Parking tickets are irritating. They are especially irritating in Los Angeles where a failure to properly feed your meter can run you nearly $70—and even more if you forget to pay it on time, as I regrettably learned this summer.
To be fair, parking violations play a necessary role in deterring scofflaws, easing mobility, and creating equitable opportunities for commerce in commercially vibrant urban centers. There is an economic cost for businesses and consumers if parking spaces are not optimally utilized (consumers may waste fuel searching for parking or forgo shopping altogether) and this must be safeguarded against. As we learned from Seinfeld, the scarcity of parking can be the source of considerable agony:
Comedy aside, there must be a point where the cost of a parking ticket transcends from a socially just deterrent to a punitive and regressive gouge—regressively taxing low income residents who lack access to off-street parking and can least afford to pay.
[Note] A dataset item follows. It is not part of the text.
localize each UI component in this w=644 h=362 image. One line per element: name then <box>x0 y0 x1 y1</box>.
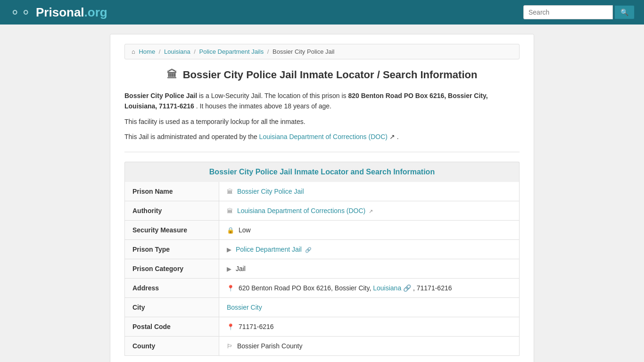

According to the British Office for National Statistics, a charge is a payment related to the use, and cost, of a service. However, if the charge is above cost, or separate from a person's use of the service, then it becomes a tax. The Economist suggests that cities, in an economically-distorting affront to fairness, are increasingly utilizing "pay-as-you-go government" taxes—like costly parking violations—instead of making tough and unpopular structural changes (like raising the property tax or cutting spending).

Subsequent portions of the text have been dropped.